MC75A_LGThe SFPD is launching a pilot project to use mobile devices to for traffic citations, and collision reports, updating a long antiquated system of ticket books, according to Cmdr. Mikail Ali of the SFPD.

Beginning sometime in August, the department, in cooperation with the SFMTA, plans to purchase 70 devices that can record a traffic citation and collision reports on a mobile device, and issue a printed version via bluetooth, Ali said. The SFPD will also use the aggregated digitally collected citation data to make enforcement decisions.

The pilot program solves several difficulties with written citations and reports. Being able to read the citations is a common difficulty with the existing system, Ali said.

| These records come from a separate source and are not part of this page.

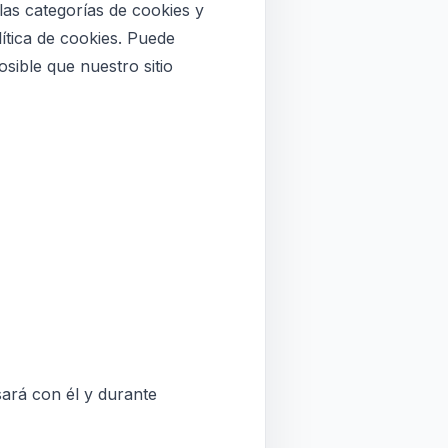
las categorías de cookies y
tica de cookies. Puede
sible que nuestro sitio
ará con él y durante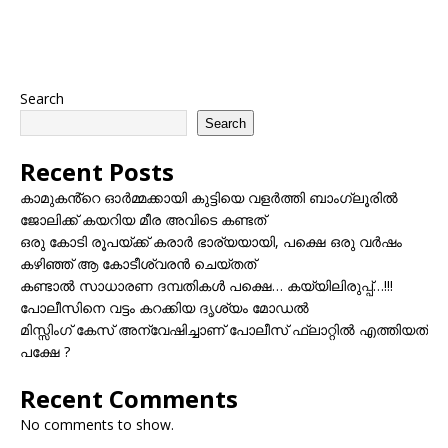
Search
Search
Recent Posts
കാമുകൻ്റെ ഓർമ്മക്കായി കുട്ടിയെ വളർത്തി ബാംഗ്ലൂരിൽ
ജോലിക്ക് കയറിയ മീര അവിടെ കണ്ടത്
ഒരു കോടി രൂപയ്ക്ക് കരാർ ഭാര്യയായി, പക്ഷെ ഒരു വർഷം
കഴിഞ്ഞ് ആ കോടീശ്വരൻ ചെയ്തത്
കണ്ടാൽ സാധാരണ ദമ്പതികൾ പക്ഷെ… കയ്യിലിരുപ്പ്…!!!
പോലീസിനെ വട്ടം കറക്കിയ ദൃശ്യം മോഡല്‍
മിസ്സിംഗ് കേസ് അന്വേഷിച്ചാണ് പോലീസ് ഫ്ലാറ്റിൽ എത്തിയത്
പക്ഷേ ?
Recent Comments
No comments to show.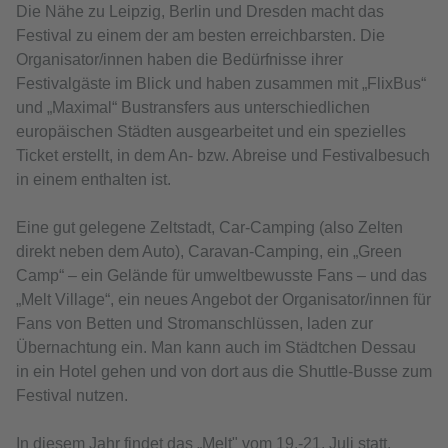
Die Nähe zu Leipzig, Berlin und Dresden macht das
Festival zu einem der am besten erreichbarsten. Die
Organisator/innen haben die Bedürfnisse ihrer
Festivalgäste im Blick und haben zusammen mit „FlixBus“
und „Maximal“ Bustransfers aus unterschiedlichen
europäischen Städten ausgearbeitet und ein spezielles
Ticket erstellt, in dem An- bzw. Abreise und Festivalbesuch
in einem enthalten ist.
Eine gut gelegene Zeltstadt, Car-Camping (also Zelten
direkt neben dem Auto), Caravan-Camping, ein „Green
Camp“ – ein Gelände für umweltbewusste Fans – und das
„Melt Village“, ein neues Angebot der Organisator/innen für
Fans von Betten und Stromanschlüssen, laden zur
Übernachtung ein. Man kann auch im Städtchen Dessau
in ein Hotel gehen und von dort aus die Shuttle-Busse zum
Festival nutzen.
In diesem Jahr findet das „Melt" vom 19.-21. Juli statt.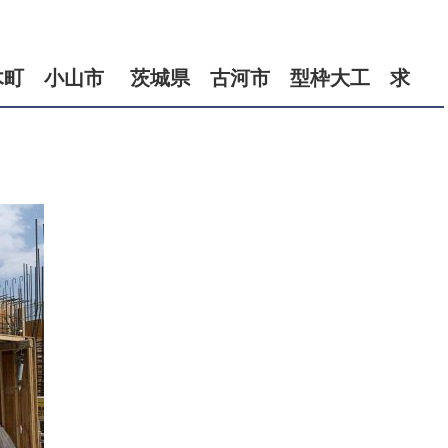
。
木町 小山市 茨城県 古河市 型枠大工 求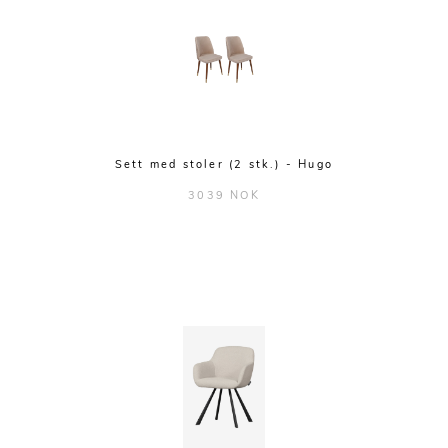
Sett med stoler (2 stk.) - Hugo
3039 NOK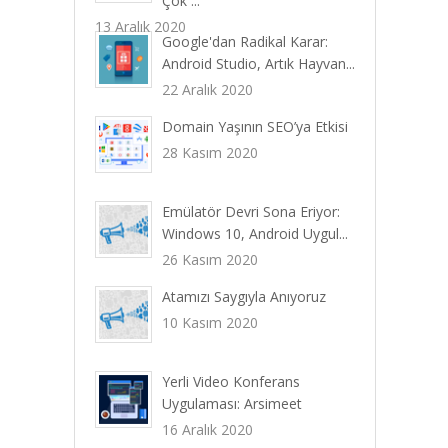
Çok ...
13 Aralık 2020
Google'dan Radikal Karar:
Android Studio, Artık Hayvan...
22 Aralık 2020
Domain Yaşının SEO’ya Etkisi
28 Kasım 2020
Emülatör Devri Sona Eriyor:
Windows 10, Android Uygul...
26 Kasım 2020
Atamızı Saygıyla Anıyoruz
10 Kasım 2020
Yerli Video Konferans
Uygulaması: Arsimeet
16 Aralık 2020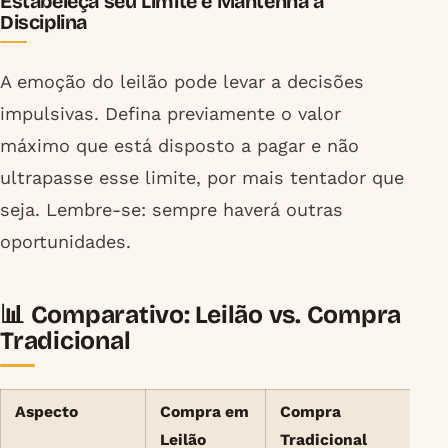
Estabeleça seu Limite e Mantenha a
Disciplina
A emoção do leilão pode levar a decisões
impulsivas. Defina previamente o valor
máximo que está disposto a pagar e não
ultrapasse esse limite, por mais tentador que
seja. Lembre-se: sempre haverá outras
oportunidades.
📊 Comparativo: Leilão vs. Compra
Tradicional
Aspecto
Compra em
Compra
Leilão
Tradicional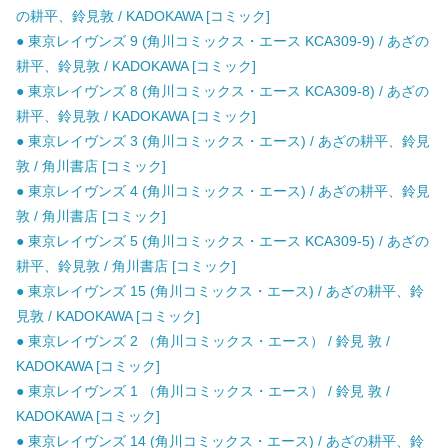
の耕平、鈴見敦 / KADOKAWA [コミック]
● 東京レイヴンズ 9 (角川コミックス・エース KCA309-9) / あざの
耕平、鈴見敦 / KADOKAWA [コミック]
● 東京レイヴンズ 8 (角川コミックス・エース KCA309-8) / あざの
耕平、鈴見敦 / KADOKAWA [コミック]
● 東京レイヴンズ 3 (角川コミックス・エース) / あざの耕平、鈴見
敦 / 角川書店 [コミック]
● 東京レイヴンズ 4 (角川コミックス・エース) / あざの耕平、鈴見
敦 / 角川書店 [コミック]
● 東京レイヴンズ 5 (角川コミックス・エース KCA309-5) / あざの
耕平、鈴見敦 / 角川書店 [コミック]
● 東京レイヴンズ 15 (角川コミックス・エース) / あざの耕平、鈴
見敦 / KADOKAWA [コミック]
● 東京レイヴンズ 2 （角川コミックス・エース） / 鈴見 敦 /
KADOKAWA [コミック]
● 東京レイヴンズ 1 （角川コミックス・エース） / 鈴見 敦 /
KADOKAWA [コミック]
● 東京レイヴンズ 14 (角川コミックス・エース) / あざの耕平、鈴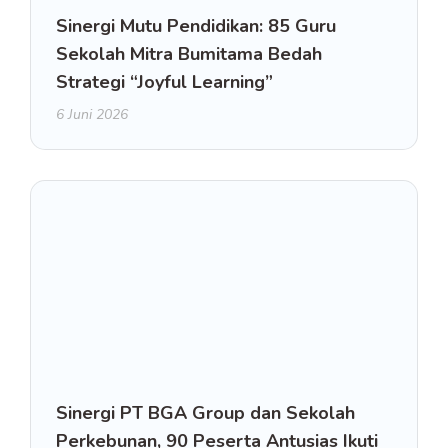
Sinergi Mutu Pendidikan: 85 Guru
Sekolah Mitra Bumitama Bedah
Strategi “Joyful Learning”
6 Juni 2026
Sinergi PT BGA Group dan Sekolah
Perkebunan, 90 Peserta Antusias Ikuti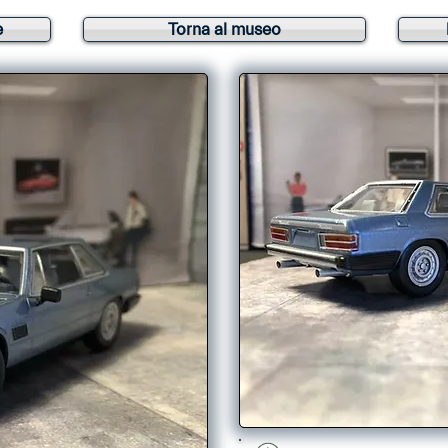
e
Torna al museo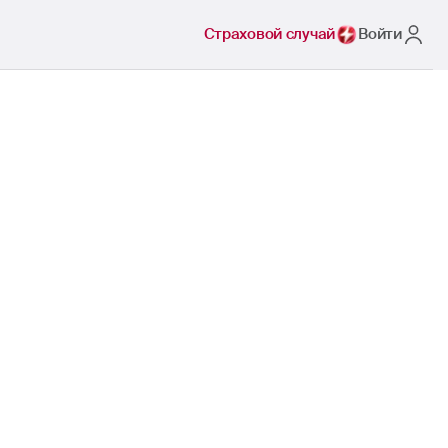
Страховой случай
Войти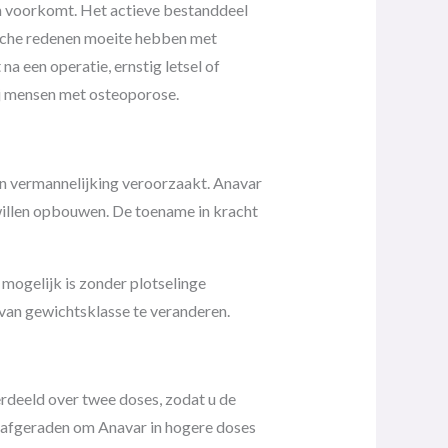
aam voorkomt. Het actieve bestanddeel
ische redenen moeite hebben met
a een operatie, ernstig letsel of
ij mensen met osteoporose.
n vermannelijking veroorzaakt. Anavar
 willen opbouwen. De toename in kracht
mogelijk is zonder plotselinge
r van gewichtsklasse te veranderen.
rdeeld over twee doses, zodat u de
 afgeraden om Anavar in hogere doses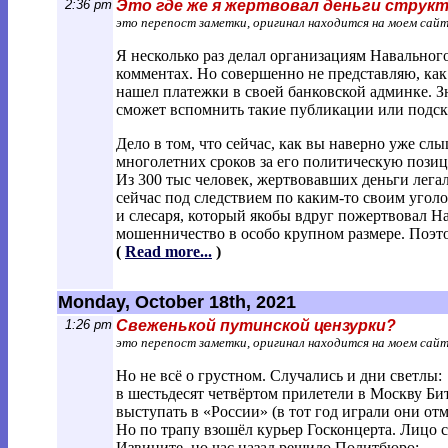
2:36 pm
Это где же я жертвовал деньги струк
это перепост заметки, оригинал находится на моем сай
Я несколько раз делал организациям Навальног
комментах. Но совершенно не представляю, как 
нашел платежки в своей банковской админке. З
сможет вспомнить такие публикации или подска
Дело в том, что сейчас, как вы наверно уже с
многолетних сроков за его политическую пози
Из 300 тыс человек, жертвовавших деньги лега
сейчас под следствием по каким-то своим угол
и слесаря, который якобы вдруг пожертвовал Н
мошенничество в особо крупном размере. Поэто
(
Read more...
)
Monday, October 18th, 2021
1:26 pm
Свеженькой путинской цензурки?
это перепост заметки, оригинал находится на моем сай
Но не всё о грустном. Случались и дни светлы:
в шестьдесят четвёртом прилетели в Москву Би
выступать в «России» (в тот год играли они отм
Но по трапу взошёл курьер Госконцерта. Лицо с
Извините, но час назад решило Политбюро: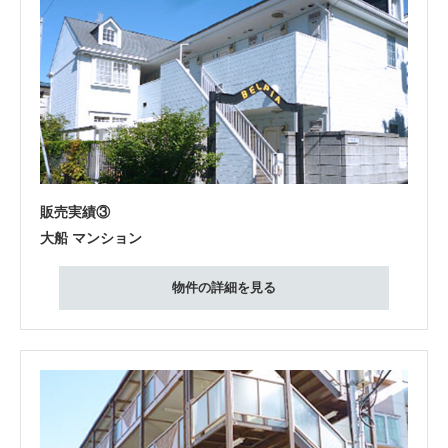
販売実績③
大船 マンション
物件の詳細を見る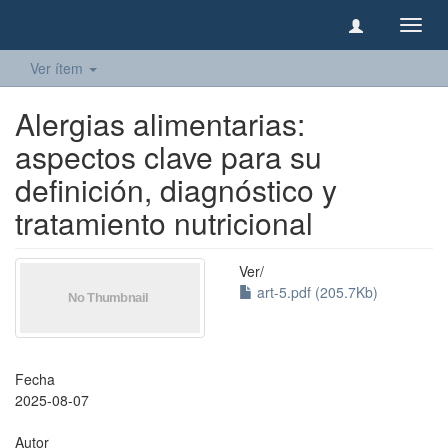
Camb
naveg
Ver ítem
Alergias alimentarias:
aspectos clave para su
definición, diagnóstico y
tratamiento nutricional
Ver/
art-5.pdf (205.7Kb)
Fecha
2025-08-07
Autor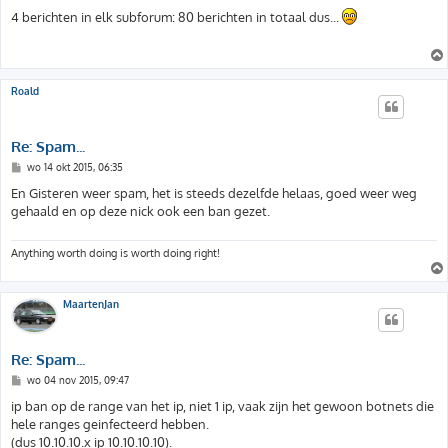
e
r
4 berichten in elk subforum: 80 berichten in totaal dus...
i
c
h
t
Roald
Re: Spam...
B
wo 14 okt 2015, 06:35
e
r
En Gisteren weer spam, het is steeds dezelfde helaas, goed weer weg
i
gehaald en op deze nick ook een ban gezet.
c
h
t
Anything worth doing is worth doing right!
MaartenJan
Re: Spam...
B
wo 04 nov 2015, 09:47
e
r
ip ban op de range van het ip, niet 1 ip, vaak zijn het gewoon botnets die
i
hele ranges geinfecteerd hebben.
c
h
(dus 10.10.10.x ip 10.10.10.10).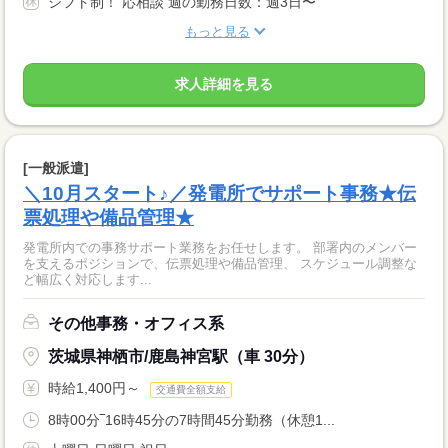
シフト制！ 応相談 週の勤務日数：週3日〜
もっと見る
求人詳細を見る
[一般派遣]
＼10月スタート♪／発電所でサポート事務★伝
票処理や備品管理★
発電所内での事務サポート業務をお任せします。 部署内のメンバー
を支えるポジションで、伝票処理や備品管理、 スケジュール調整な
ど幅広く対応します...
その他事務・オフィス系
茨城県神栖市/鹿島神宮駅（車 30分）
時給1,400円～
交通費全額支給
8時00分‾16時45分の7時間45分勤務（休憩1...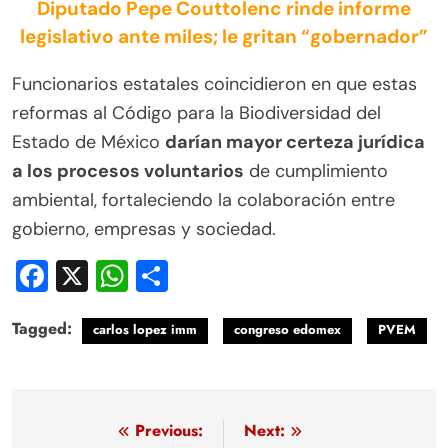
Diputado Pepe Couttolenc rinde informe
legislativo ante miles; le gritan “gobernador”
Funcionarios estatales coincidieron en que estas
reformas al Código para la Biodiversidad del
Estado de México
darían mayor certeza jurídica
a los procesos voluntarios
de cumplimiento
ambiental, fortaleciendo la colaboración entre
gobierno, empresas y sociedad.
Facebook
X
WhatsApp
Compartir
Tagged:
carlos lopez imm
congreso edomex
PVEM
Navegación
Previous:
Next: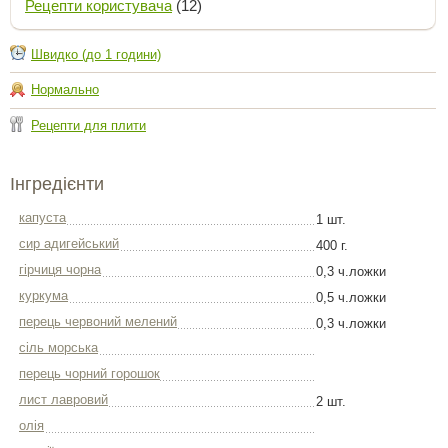
Рецепти користувача
(12)
Швидко (до 1 години)
Нормально
Рецепти для плити
Інгредієнти
капуста
1 шт.
сир адигейський
400 г.
гірчиця чорна
0,3 ч.ложки
куркума
0,5 ч.ложки
перець червоний мелений
0,3 ч.ложки
сіль морська
перець чорний горошок
лист лавровий
2 шт.
олія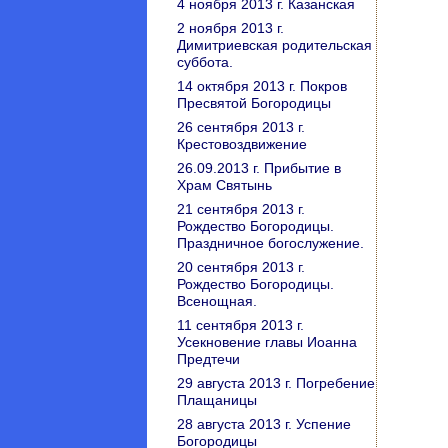
4 ноября 2013 г. Казанская
2 ноября 2013 г.
Димитриевская родительская
суббота.
14 октября 2013 г. Покров
Пресвятой Богородицы
26 сентября 2013 г.
Крестовоздвижение
26.09.2013 г. Прибытие в
Храм Святынь
21 сентября 2013 г.
Рождество Богородицы.
Праздничное богослужение.
20 сентября 2013 г.
Рождество Богородицы.
Всенощная.
11 сентября 2013 г.
Усекновение главы Иоанна
Предтечи
29 августа 2013 г. Погребение
Плащаницы
28 августа 2013 г. Успение
Богородицы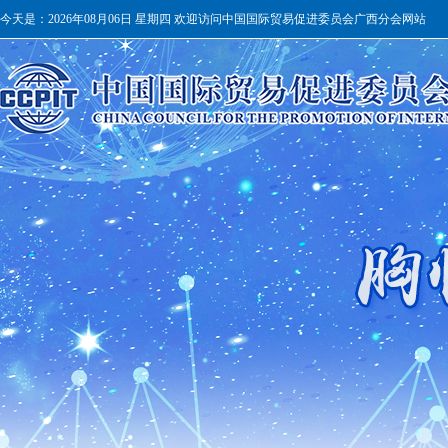
今天是：
2026年08月06日 星期四 欢迎访问中国国际贸易促进委员会广西分会网站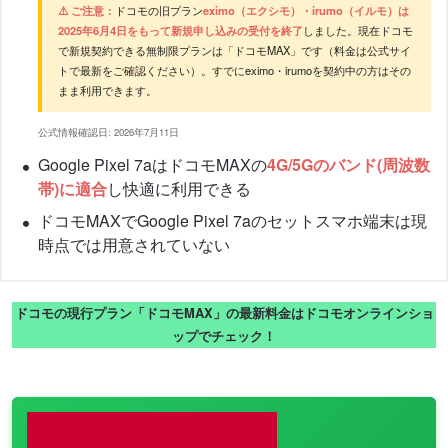
⚠️ ご注意：
ドコモの旧プラン
eximo（エクシモ）・irumo（イルモ）は
2025年6月4日をもって新規申し込みの受付を終了
しました。現在ドコモ
で新規契約できる無制限プランは「ドコモMAX」です（料金は公式サイ
トで最新をご確認ください）。すでにeximo・irumoを契約中の方はその
まま利用できます。
公式情報確認日: 2026年7月11日
Google Pixel 7aはドコモMAXの
4G/5Gのバンド(周波数
帯)に適合
し快適に利用できる
ドコモMAXでGoogle Pixel 7aのセットスマホ端末は現
時点では用意されていない
ドコモの現行プラン「ドコモMAX」の最新料金はドコモオンラインショ
ップでチェック！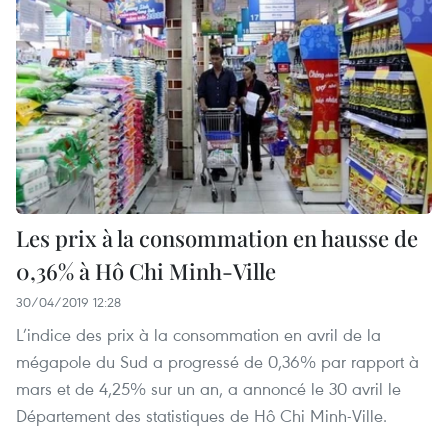
Les prix à la consommation en hausse de
0,36% à Hô Chi Minh-Ville
30/04/2019 12:28
L’indice des prix à la consommation en avril de la
mégapole du Sud a progressé de 0,36% par rapport à
mars et de 4,25% sur un an, a annoncé le 30 avril le
Département des statistiques de Hô Chi Minh-Ville.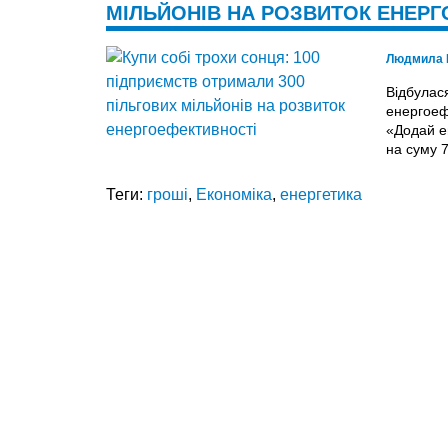
МІЛЬЙОНІВ НА РОЗВИТОК ЕНЕР
Людмила 
Відбулас
енергоеф
«Додай ен
на суму 
Теги:
гроші
,
Економіка
,
енергетика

“It’s a problem with each and every police agency,” he said, “Some citations aren’t legible.”

The paperless system also allows officers to spend less time filing paperwork and more time on the streets.

Using the new Motorola MC75A officers can complete collision reports in the field. In other cases, after bringing a device in from the field there would little if any further data entry work to complete a report or citation.

With some officers issuing as many as 15 citations in a shift, the devices will considerably ease the workload.

“It allows officers to be more efficient,” Ali said, “The whole process is smoother and more efficient.”

The SFPD also had several special requirements unlike many of the other cities Brea, California based Crossroads Software works with.

Jeff Cullen, Director of Software Development, told The Appeal that the Field Information card, or FI cards, were one such customization Crossroads made for San Francisco. Unlike many departments, for each citation and collision report the SFPD records demographic information – such as perceived race, age, and sex – onto a card.

Those modifications to the FI cards could be useful in an ongoing investigations, Cullen said. If an officer makes a traffic stop an fills out the FI card, it’s possible the department would be able to correlate it with an ongoing investigation, leading to arrest. Cullen was careful to point out that the tactic does not violate current privacy rights.

Another concern the SFPD had – and wants to work toward solving with the new software – is pedestrian and cyclist injuries and deaths.

“The SFPD is very sensitive to that,” Cullen said. Cullen said that his team included special analysis capability for data such as degree of injury, in order to better inform the department of potential problem areas.

In addition to field capabilities, Crossroads’ software is also able to generate reports and analysis based on the various data points collected – one of the reasons why the SFPD’s additional requests will make the tool that much more useful.

Currently Crossroads is manually entering historical citation and collision data, and eventually, Ali wants to work towards an entirely paperless environment.

“There has been success in some smaller jurisdictions,” he said.

With the new tool Ali hopes to be able to better determine which areas of the city will need enforcement.

Crossroads Software won the competitive bidding process because it submitted the most comprehensive response in accordance with the city’s contract requirements, Ali said.

Crossroads’ software comes at no cost to the city. The company relies on revenue generated from electronically available collision reports that insurance companies download to save money, Cullen said.

The online reports are available to the general public too, and cost $10 each, Cullen said. Citations are not available online.

Collision reports will still be available for in-person retrieval at no cost from 850 Bryant St, Cmdr. Ali said.

The Motorola MC75A devices retail for between $1,700 and $2,000, Ali said, but suggested the SFMTA likely got a discount. The SFMTA did not provide comment by publication time.

According to Ali the devices are able include 2D imaging scanners, cameras, and are capable of capturing handwriting to sign a citation. They can also print citations via a Bluetooth printer.

The pilot program will run for four months, with the possibility of extending it to 12 months.